I thought I had a good grasp on this concept. I thought I really understood it.

I had no idea.

Comments (9)

  1. Jason J

    Man that is so tough. I really feel for your loss. I’ve lost my mom, mother-in-law and all of my grandparents, so I know what you’re saying about meaningless possessions. Its so weird to empty out your grandparents house and haul off 80 years worth of accumulation to either the dump or goodwill..

    I will keep you in my prayers because the worst part of the grief usually starts after all the business is done up until 6 months and afterward.

  2. ST

    thanks for sharing this somasoul. for those of us with our closest relatives still alive and lots of time (hopefully) ahead of us, it is a good reminder to LIVE life to the fullest rather than collect a lot of things.

    the other thing i’d recommend to all of us is to write a living will, figure out where your stuff/money can be donated and to design your funeral. i designed mine, and it was a intriguing experience. every once in a while i pull the document up again and tweak it a bit. i think that doing that can help the family out too…but not necessarily.

    anyway, thanks for sharing your thoughts and emotions.

  3. tim

    I feel for you. That’s devastating. Thanks for putting your experience into words, into a story.

  4. SteveK

    Thanks for writing this, Somasoul. It’s powerful. I’ll share it with others.

    Steve

  5. TimN

    Thanks Somasoul, this is a really moving piece. I appreciate your openness and clear sightedness. It’s a very good reminder of what really matters.

  6. Amy

    It’s times like this when Ecclesiasties makes the most sense.

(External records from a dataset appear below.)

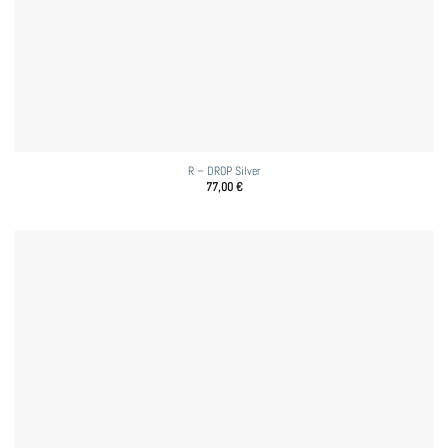
R – DROP Silver
77,00
€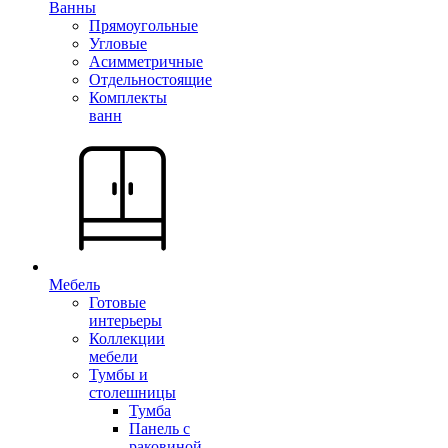
Ванны
Прямоугольные
Угловые
Асимметричные
Отдельностоящие
Комплекты
ванн
Мебель
Готовые
интерьеры
Коллекции
мебели
Тумбы и
столешницы
Тумба
Панель с
раковиной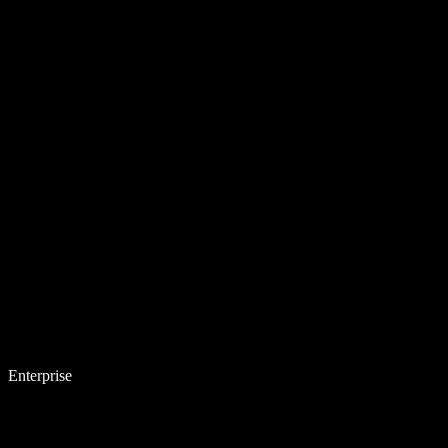
Enterprise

And thank God for the “meaningless” passage–it gives me hope that though the writer felt like everything we meaningless, God was in there somewhere.

    For what it’s worth, this is the same book that gave us “for everything there is a season”.

    Prayers for you and you sludge through an apartment full of shit and a lifetime of memories (not to mention your own grief process)

  7. somasoul

    Hey guys, thanks for your kind words.

    I finished clearing out the apartment today. It was weird to see it all empty knowing all that stuff was in a dumpster or given to a charity or divided up between family members.

    Our society, maybe all societies, really herald consumption as the way to live. We want better clothes, nicer cars, stylish hair. We are sold on products everyday, everywhere. None of those things really make life much better, do they?

  8. DSeifert

    I tend to think that it is wise to have some level of cynicism, doubt, and reflection on the meaningless as modeled in Ecclesiastes. The use of doubt (what I name as “gentle cynicism”) is an effort to do the serious business of “living” that shoots through relativism, materialism, and nihilism in an effort to sustain the transformative process that is fed on intuition and imagination and thus generating once in awhile significant leaps of illumination.

    Feel free to converse with me at http://gentlecynic.blogspot.com

    DJS

  9. Lenny

    Thank you for telling your story. I love the book THE WORLD LAST NIGHT AND OTHER ESSAYS BY C.S. Lewis. The next time you are in the book store read the chapter Good Work and Good Works. It speaks to the blind materialism that has hijacked our society. I am 41 and have 6 children all under 12. When my first son was born I decided that my wife and family were more important than that starter home, retirement savings and rest of middle class America. Its not been easy: The polite disdain we get from family and people in the church over our decision to do it this way has been overwhelming. We know that the memories we are depositing in their hearts and minds will take them further than material goods ever will.